RECORDS FOR THE EXERCISE >>
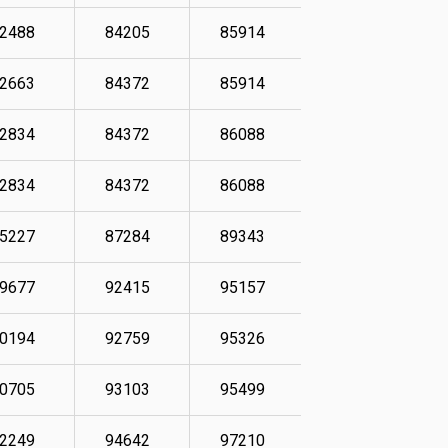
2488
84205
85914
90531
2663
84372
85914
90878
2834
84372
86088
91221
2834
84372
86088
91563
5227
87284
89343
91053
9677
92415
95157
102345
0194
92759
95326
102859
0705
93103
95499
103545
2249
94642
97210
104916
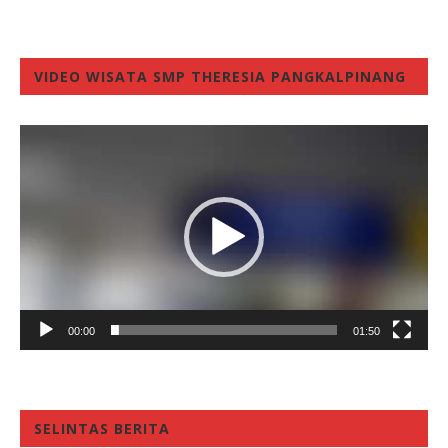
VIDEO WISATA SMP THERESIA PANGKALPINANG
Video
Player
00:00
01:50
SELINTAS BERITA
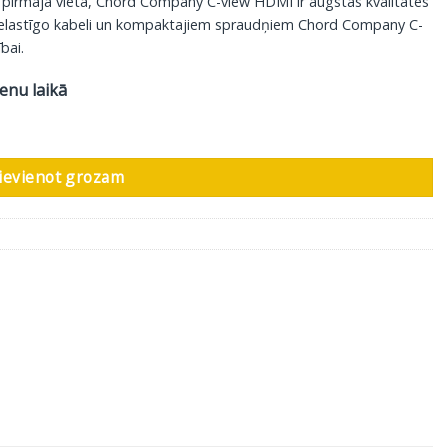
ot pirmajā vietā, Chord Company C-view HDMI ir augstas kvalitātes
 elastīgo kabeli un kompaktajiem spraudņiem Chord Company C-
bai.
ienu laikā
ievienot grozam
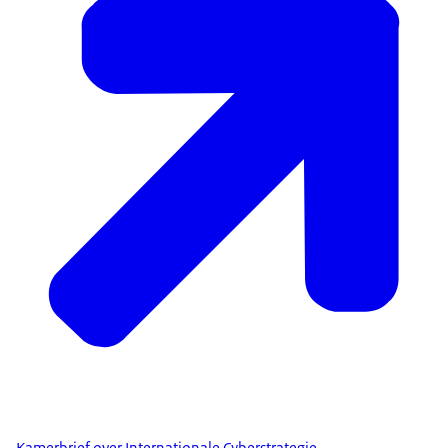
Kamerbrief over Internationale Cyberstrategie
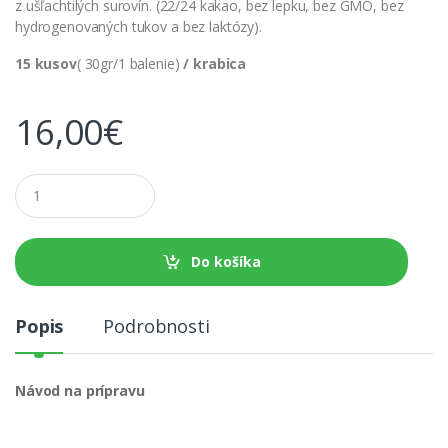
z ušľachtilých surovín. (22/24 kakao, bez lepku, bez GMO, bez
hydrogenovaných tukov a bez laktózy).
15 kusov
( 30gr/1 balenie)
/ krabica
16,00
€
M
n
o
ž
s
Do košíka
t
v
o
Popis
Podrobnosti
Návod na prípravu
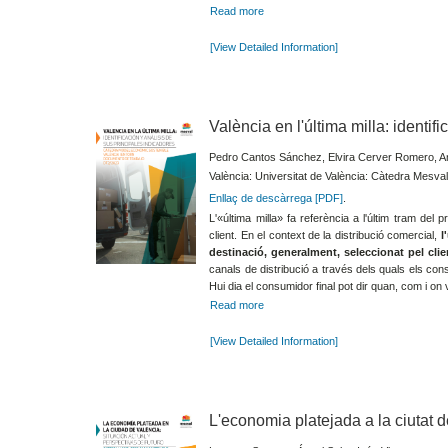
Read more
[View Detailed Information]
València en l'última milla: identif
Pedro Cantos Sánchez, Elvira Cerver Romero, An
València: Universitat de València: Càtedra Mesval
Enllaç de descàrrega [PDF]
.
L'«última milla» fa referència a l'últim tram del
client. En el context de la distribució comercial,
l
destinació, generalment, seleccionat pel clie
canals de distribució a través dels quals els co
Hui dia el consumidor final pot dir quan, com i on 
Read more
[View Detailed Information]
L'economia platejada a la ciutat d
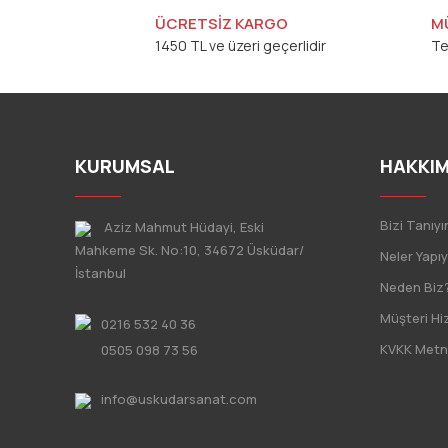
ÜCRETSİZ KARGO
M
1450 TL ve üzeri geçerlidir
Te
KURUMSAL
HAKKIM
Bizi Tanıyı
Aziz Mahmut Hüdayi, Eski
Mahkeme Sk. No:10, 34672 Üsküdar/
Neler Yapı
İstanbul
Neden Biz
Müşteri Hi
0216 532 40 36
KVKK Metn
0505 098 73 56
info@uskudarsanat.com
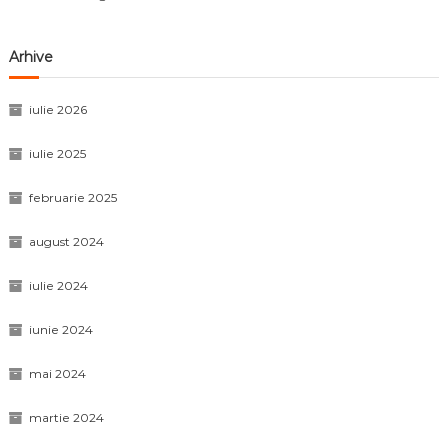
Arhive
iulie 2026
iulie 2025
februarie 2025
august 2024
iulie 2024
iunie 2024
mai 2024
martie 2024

TASK INSTRUCTIONS >> Pictures stay out, and every line of the records is transcribed exactly.

SOLUTION FOR THIS TASK >>
2488
84205
85914
90531
2663
84372
85914
90878
2834
84372
86088
91221
2834
84372
86088
91563
5227
87284
89343
91053
9677
92415
95157
102345
0194
92759
95326
102859
0705
93103
95499
103545
2249
94642
97210
104916
VIDEO WISATA SMP THERESIA PANGKALPINANG
Video
Player
00:00
01:50
SELINTAS BERITA
ot pirmajā vietā, Chord Company C-view HDMI ir augstas kvalitātes
 elastīgo kabeli un kompaktajiem spraudņiem Chord Company C-
bai.
ienu laikā
ievienot grozam
Kamerbrief over Internationale Cyberstrategie
z ušľachtilých surovín. (22/24 kakao, bez lepku, bez GMO, bez
hydrogenovaných tukov a bez laktózy).
15 kusov
( 30gr/1 balenie)
/ krabica
16,00
€
M
n
o
ž
s
Do košíka
t
v
o
Popis
Podrobnosti
Návod na prípravu
Read more
[View Detailed Information]
València en l'última milla: identif
Pedro Cantos Sánchez, Elvira Cerver Romero, An
València: Universitat de València: Càtedra Mesval
Enllaç de descàrrega [PDF]
.
L'«última milla» fa referència a l'últim tram del
client. En el context de la distribució comercial,
l
destinació, generalment, seleccionat pel clie
canals de distribució a través dels quals els co
Hui dia el consumidor final pot dir quan, com i on 
Read more
[View Detailed Information]
L'economia platejada a la ciutat d
ÜCRETSİZ KARGO
M
1450 TL ve üzeri geçerlidir
Te
KURUMSAL
HAKKIM
Bizi Tanıyı
Aziz Mahmut Hüdayi, Eski
Mahkeme Sk. No:10, 34672 Üsküdar/
Neler Yapı
İstanbul
Neden Biz
Müşteri Hi
0216 532 40 36
KVKK Metn
0505 098 73 56
info@uskudarsanat.com
Arhive
iulie 2026
iulie 2025
februarie 2025
august 2024
iulie 2024
iunie 2024
mai 2024
martie 2024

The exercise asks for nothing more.